Condensed Unpredictability
This addresses a limitation in cryptographic key derivation, particularly relevant for applications like biometric data where entropy loss is critical, though it is incremental with caveats on circuit size and source requirements.
The paper tackles the problem of deriving a key with high HILL entropy from an unpredictable source without the significant entropy loss inherent in previous methods like Goldreich-Levin, and shows that in the high entropy regime, unpredictability implies HILL entropy, with a condenser reducing unpredictability entropy loss to 3 bits from a source with k bits.
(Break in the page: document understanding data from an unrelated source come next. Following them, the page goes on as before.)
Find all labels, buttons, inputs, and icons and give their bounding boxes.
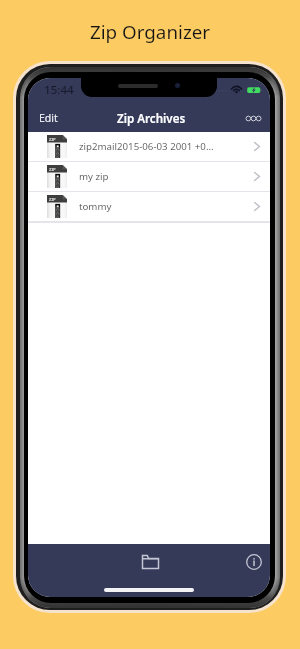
button[interactable]: ZIP (28, 132, 270, 161)
staticText: Zip Organizer (90, 19, 211, 45)
button[interactable]: Folders (134, 549, 166, 575)
staticText: ZIP (49, 137, 56, 143)
button[interactable]: More options (236, 109, 270, 128)
staticText: zip2mail2015-06-03 2001 +0... (79, 140, 249, 153)
staticText: ZIP (49, 197, 56, 203)
button[interactable]: ZIP (28, 192, 270, 221)
staticText: my zip (79, 170, 249, 183)
staticText: 15:44 (44, 82, 74, 98)
button[interactable]: Info (241, 549, 267, 575)
button[interactable]: Edit (28, 106, 66, 130)
staticText: ZIP (49, 167, 56, 173)
staticText: Edit (39, 111, 58, 125)
staticText: Zip Archives (117, 111, 186, 127)
button[interactable]: ZIP (28, 162, 270, 191)
staticText: tommy (79, 200, 249, 213)
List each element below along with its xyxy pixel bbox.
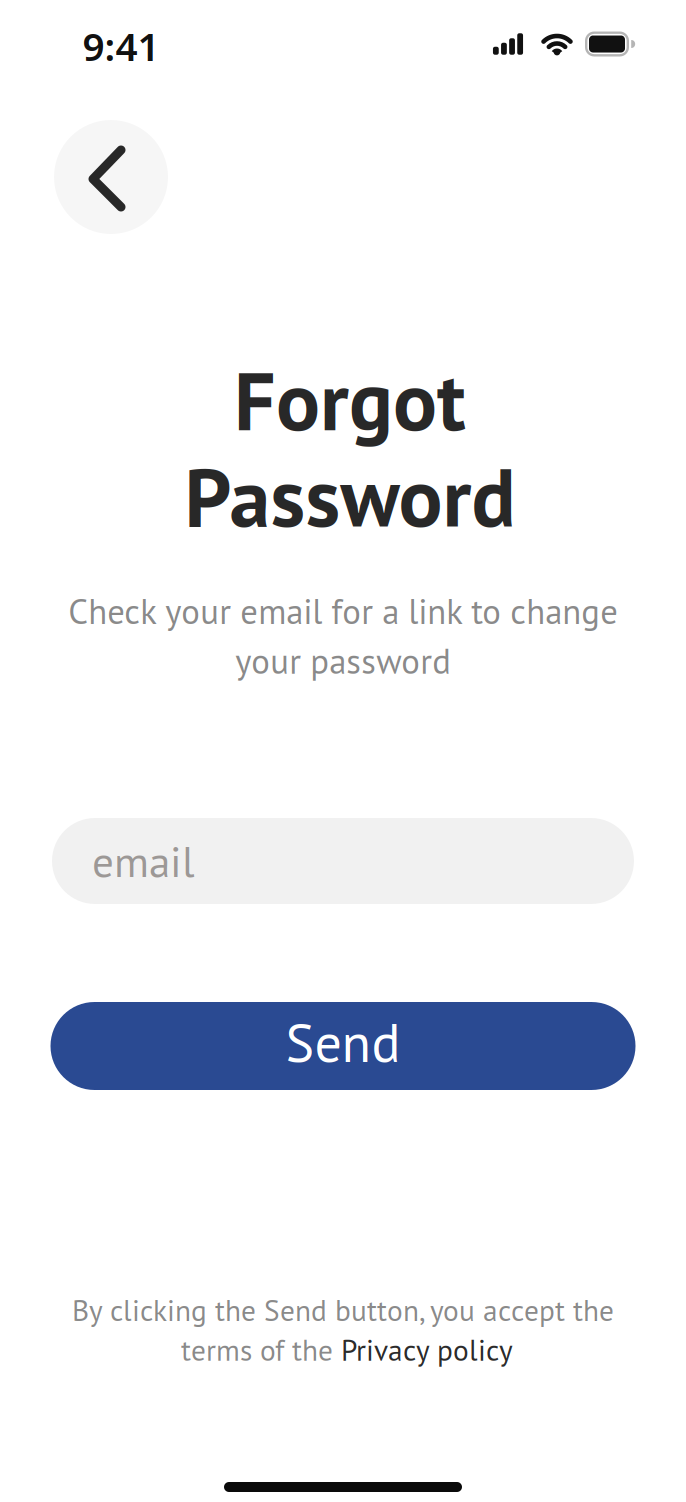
staticText: Forgot [234,347,466,453]
staticText: 9:41 [82,20,160,72]
staticText: Privacy policy [341,1331,513,1369]
staticText: Send [286,1007,400,1077]
staticText: email [92,833,195,889]
staticText: Check your email for a link to change yo… [68,589,618,683]
button[interactable]: email [52,818,634,904]
staticText: By clicking the Send button, you accept … [72,1291,614,1329]
button[interactable]: Send [50,1002,636,1090]
button[interactable]: Back [54,120,168,234]
button[interactable]: Privacy policy [341,1331,513,1369]
staticText: Password [184,443,516,549]
staticText: terms of the [181,1331,341,1369]
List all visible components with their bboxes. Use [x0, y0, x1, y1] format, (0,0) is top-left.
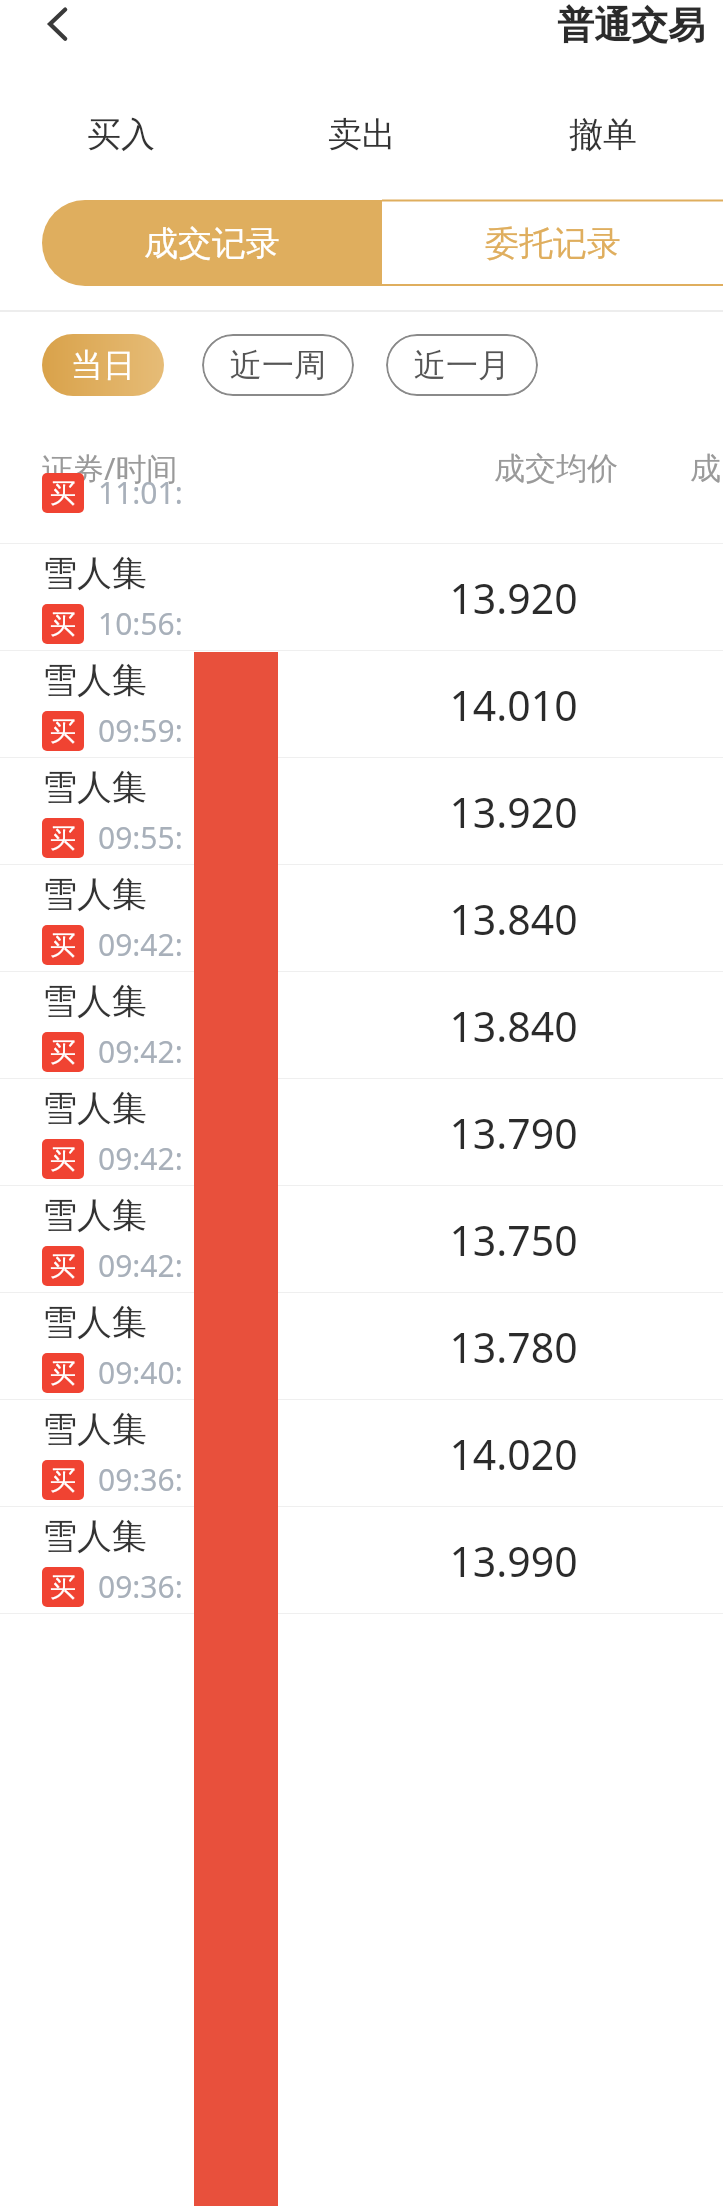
button[interactable]: 近一月	[386, 334, 538, 396]
button[interactable]: 雪人集	[0, 544, 723, 651]
staticText: 近一月	[414, 345, 510, 385]
staticText: 09:55:	[98, 817, 183, 858]
staticText: 雪人集	[42, 979, 147, 1023]
staticText: 13.990	[449, 1533, 578, 1589]
staticText: 买入	[87, 113, 155, 156]
button[interactable]: 撤单	[482, 86, 723, 182]
staticText: 13.790	[449, 1105, 578, 1161]
staticText: 成交均价	[494, 449, 618, 488]
staticText: 撤单	[569, 113, 637, 156]
staticText: 买	[50, 1036, 76, 1069]
staticText: 13.750	[449, 1212, 578, 1268]
staticText: 13.780	[449, 1319, 578, 1375]
staticText: 09:36:	[98, 1566, 183, 1607]
staticText: 09:36:	[98, 1459, 183, 1500]
staticText: 雪人集	[42, 1193, 147, 1237]
staticText: 买	[50, 608, 76, 641]
staticText: 普通交易	[557, 2, 705, 49]
staticText: 买	[50, 477, 76, 510]
staticText: 14.010	[449, 677, 578, 733]
button[interactable]: 雪人集	[0, 1186, 723, 1293]
staticText: 09:42:	[98, 1138, 183, 1179]
staticText: 卖出	[328, 113, 396, 156]
staticText: 雪人集	[42, 1407, 147, 1451]
staticText: 雪人集	[42, 1514, 147, 1558]
button[interactable]: 雪人集	[0, 758, 723, 865]
button[interactable]: 雪人集	[0, 1293, 723, 1400]
staticText: 13.920	[449, 570, 578, 626]
staticText: 当日	[71, 345, 135, 385]
staticText: 14.020	[449, 1426, 578, 1482]
staticText: 成	[690, 449, 721, 488]
staticText: 近一周	[230, 345, 326, 385]
button[interactable]: 雪人集	[0, 1079, 723, 1186]
staticText: 09:42:	[98, 1031, 183, 1072]
staticText: 雪人集	[42, 765, 147, 809]
staticText: 买	[50, 1571, 76, 1604]
staticText: 委托记录	[485, 222, 621, 265]
staticText: 买	[50, 929, 76, 962]
button[interactable]: 当日	[42, 334, 164, 396]
button[interactable]: 委托记录	[382, 200, 723, 286]
staticText: 雪人集	[42, 658, 147, 702]
staticText: 11:01:	[98, 472, 183, 513]
staticText: 雪人集	[42, 551, 147, 595]
staticText: 雪人集	[42, 872, 147, 916]
button[interactable]: 近一周	[202, 334, 354, 396]
staticText: 买	[50, 715, 76, 748]
button[interactable]: 成交记录	[42, 200, 382, 286]
staticText: 09:59:	[98, 710, 183, 751]
button[interactable]: 雪人集	[0, 651, 723, 758]
staticText: 买	[50, 1250, 76, 1283]
button[interactable]: 雪人集	[0, 865, 723, 972]
staticText: 成交记录	[144, 222, 280, 265]
button[interactable]: 买入	[0, 86, 241, 182]
staticText: 13.920	[449, 784, 578, 840]
button[interactable]: 雪人集	[0, 972, 723, 1079]
staticText: 买	[50, 822, 76, 855]
staticText: 买	[50, 1464, 76, 1497]
staticText: 证券/时间	[42, 447, 178, 489]
button[interactable]: 卖出	[241, 86, 482, 182]
staticText: 13.840	[449, 998, 578, 1054]
button[interactable]: Back	[20, 0, 96, 62]
staticText: 买	[50, 1143, 76, 1176]
staticText: 09:42:	[98, 1245, 183, 1286]
staticText: 13.840	[449, 891, 578, 947]
button[interactable]: 雪人集	[0, 1400, 723, 1507]
staticText: 雪人集	[42, 1086, 147, 1130]
staticText: 09:40:	[98, 1352, 183, 1393]
staticText: 09:42:	[98, 924, 183, 965]
staticText: 雪人集	[42, 1300, 147, 1344]
button[interactable]: 雪人集	[0, 1507, 723, 1614]
staticText: 10:56:	[98, 603, 183, 644]
staticText: 买	[50, 1357, 76, 1390]
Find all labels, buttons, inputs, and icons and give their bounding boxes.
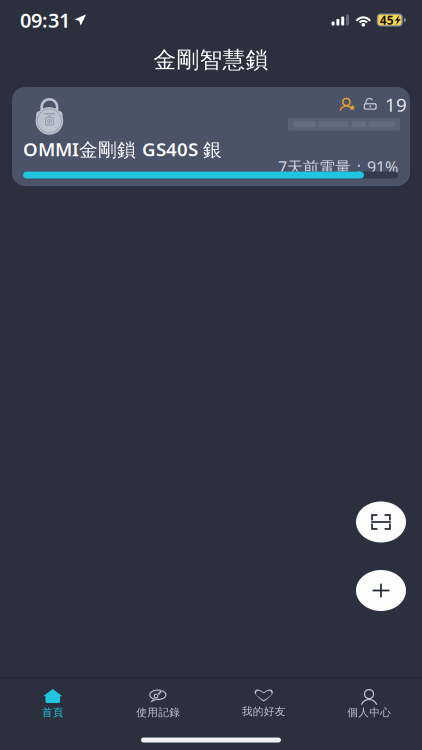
staticText: 使用記錄 <box>136 706 180 719</box>
button[interactable]: Add device <box>356 570 406 611</box>
button[interactable]: 使用記錄 <box>106 679 211 729</box>
button[interactable]: 首頁 <box>0 679 106 729</box>
button[interactable]: 19 <box>12 87 410 186</box>
staticText: 金剛智慧鎖 <box>154 46 268 74</box>
staticText: OMMI金剛鎖 GS40S 銀 <box>23 137 222 162</box>
staticText: 7天前電量：91% <box>278 156 398 178</box>
staticText: 09:31 <box>20 7 70 33</box>
button[interactable]: Scan QR code <box>356 502 406 542</box>
staticText: 首頁 <box>42 706 64 719</box>
button[interactable]: 我的好友 <box>211 679 316 729</box>
staticText: 個人中心 <box>347 706 391 719</box>
button[interactable]: 個人中心 <box>316 679 422 729</box>
staticText: 我的好友 <box>242 705 286 718</box>
staticText: 19 <box>385 92 407 117</box>
staticText: 45 <box>380 12 394 28</box>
We consider the task of deriving a key with high HILL entropy from an unpredictable source. Previous to this work, the only known way to transform unpredictability into a key that was $\eps$ indistinguishable from having min-entropy was via pseudorandomness, for example by Goldreich-Levin (GL) hardcore bits. This approach has the inherent limitation that from a source with $k$ bits of unpredictability entropy one can derive a key of length (and thus HILL entropy) at most $k-2\log(1/ε)$ bits. In many settings, e.g. when dealing with biometric data, such a $2\log(1/ε)$ bit entropy loss in not an option. Our main technical contribution is a theorem that states that in the high entropy regime, unpredictability implies HILL entropy. The loss in circuit size in this argument is exponential in the entropy gap $d$. To overcome the above restriction, we investigate if it's possible to first "condense" unpredictability entropy and make the entropy gap small. We show that any source with $k$ bits of unpredictability can be condensed into a source of length $k$ with $k-3$ bits of unpredictability entropy. Our condenser simply "abuses" the GL construction and derives a $k$ bit key from a source with $k$ bits of unpredicatibily. The original GL theorem implies nothing when extracting that many bits, but we show that in this regime, GL still behaves like a "condenser" for unpredictability. This result comes with two caveats (1) the loss in circuit size is exponential in $k$ and (2) we require that the source we start with has \emph{no} HILL entropy (equivalently, one can efficiently check if a guess is correct). We leave it as an intriguing open problem to overcome these restrictions or to prove they're inherent.